Moral of this blog: Patrons are as funny as they smell.

Le Poisson Rouge

Probably one of the worst things a person with a diagnosed OCD can do is have goldfish. I thought to myself "What am I missing in my life?" and of course the answer was more things to take care of. So I ran to the pet supply shop and purchased a small 3 gallon aquarium, a plant, and some gravel. I let it "cycle" for 36 hours, and then went back to find the perfect fish to fill it with.

I ended up with two fantail goldfish...Eggs & Toast. Eggs is gold with a white tail, and Toast was calico. Anyone with an OCD knows that you can not stop looking at goldfish...and I was afraid they were going to die. And so they promptly did.

SO, I went back and got Eggs II and Toast II. Toast II lasted for about 12 hours. Eggs II is still alive. I can't stop looking in the tank. I'm afraid Eggs is going to go the way of Toast. Perhaps goldfish were a really bad idea.

But this got me thinking, do all librarians have OCD? For those of you wondering, OCD is nothing more than an Obsessive Compulsive Disorder. Mine blossomed during my undergraduate, but perhaps could have been diagnosed when I was younger. I used to dump the Monopoly and Clue games out, and alphabatize the playing cards and line the figurines up in size order. OK, maybe I'm the only person who has ever bothered to put decks of cards back into suite/color order..but I'm not the only librarian with these tendancies.

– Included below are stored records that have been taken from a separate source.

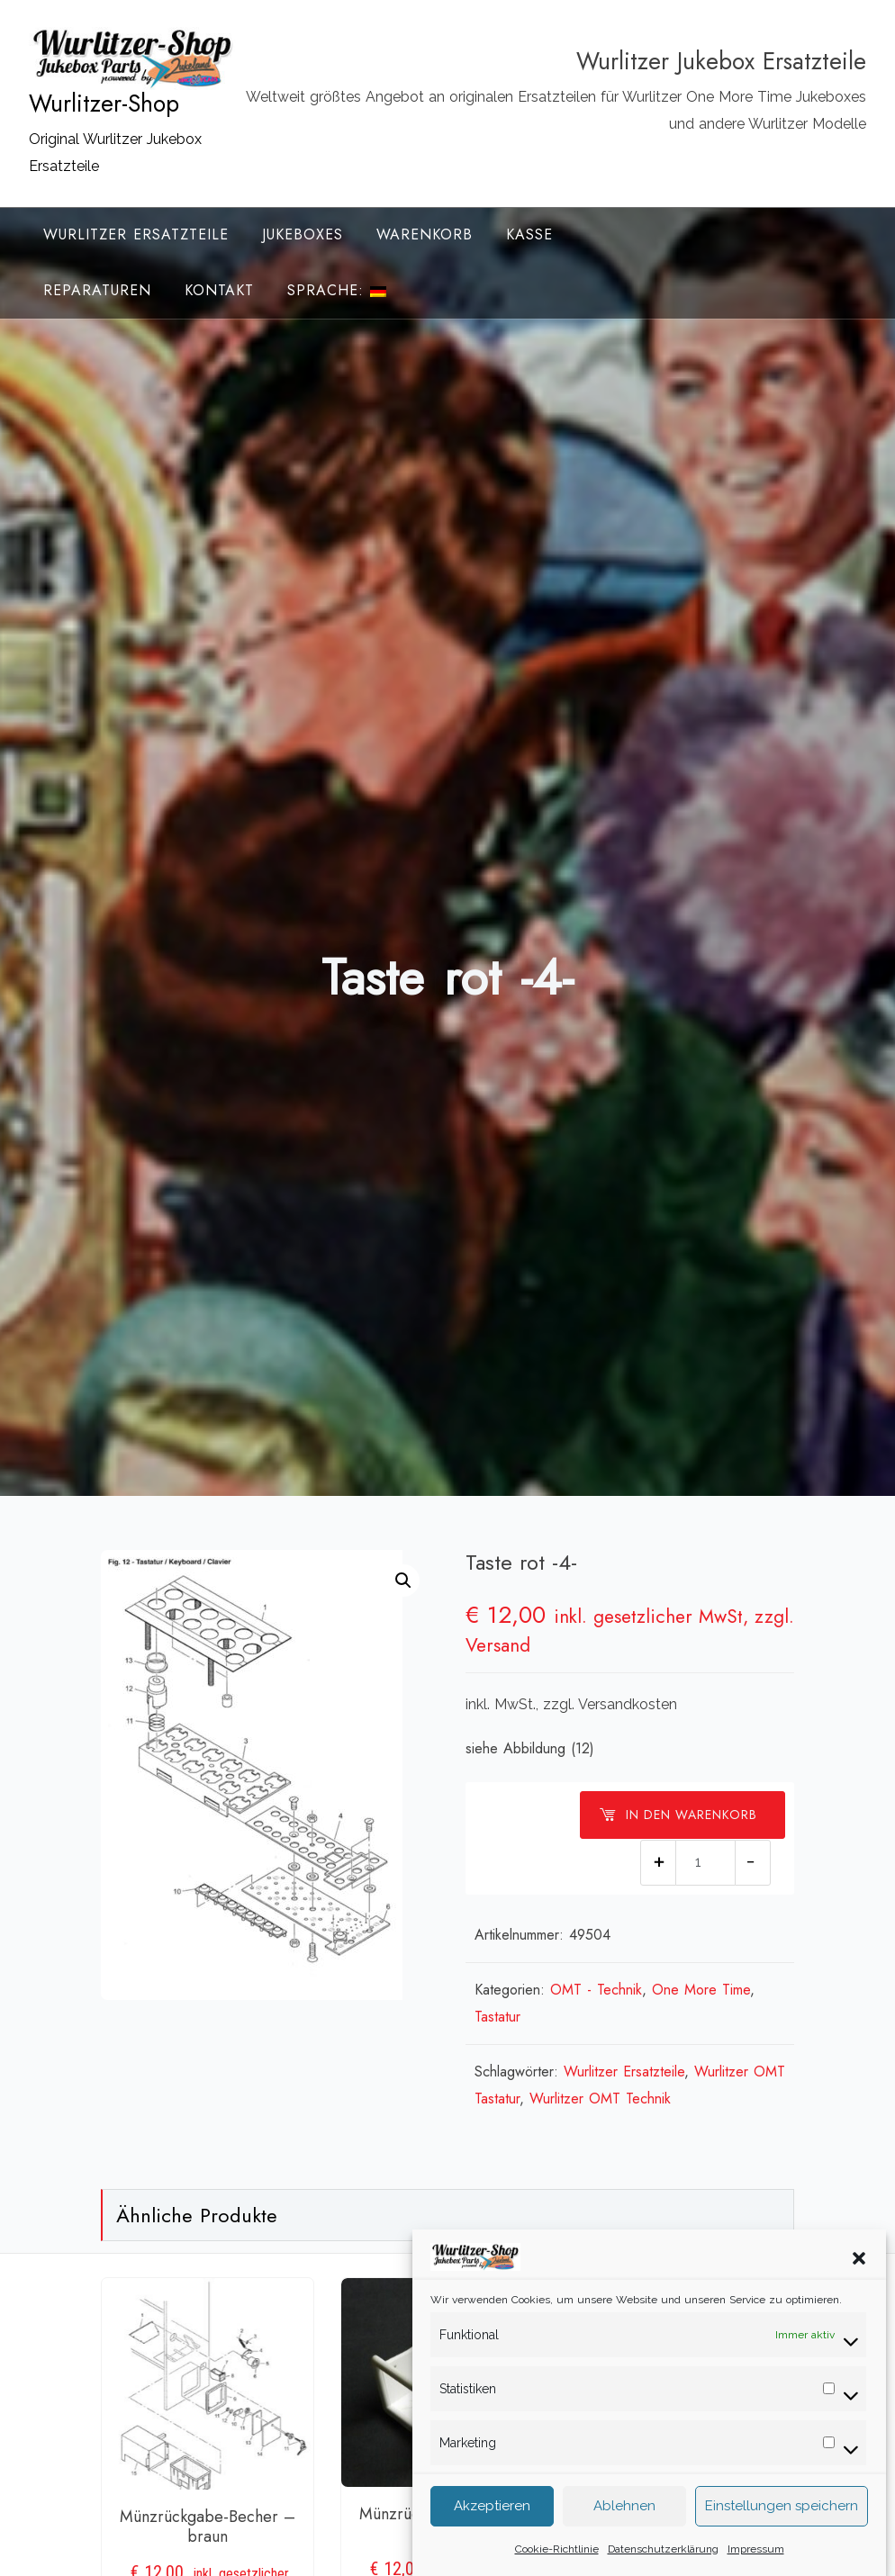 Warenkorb (424, 234)
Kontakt (219, 290)
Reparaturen (97, 290)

Thinking back on the librarians in my life, all of them were neat-knicks. Everything in its place, and a place for everything, order was the rule of the day, and they all looked impeccable. Each of them had a top list of rotating priorities that I was to clairvoy for the day. This still seems to be the case, only I think my OCD is synching up with the librarian's OCD...combining to make one super case of mental ability.

On top of it, it doesn't hurt to have OCD when dealing with the public. I find myself arranging pens and the tape dispenser after a patron has slightly moved them on the desk. It keeps us acute and neat. I highly recommend that if you don't have an OCD, you go see your physician and tell him you want one. Couching it in those terms will gaurantee you get one. If you choose to medicate, that is a whole other matter. I for one suggest embracing it, not masking it with little pink pills.

Moral of this blog: OCD's are a librarian's best friend. Just like gin martini's with extra lemon.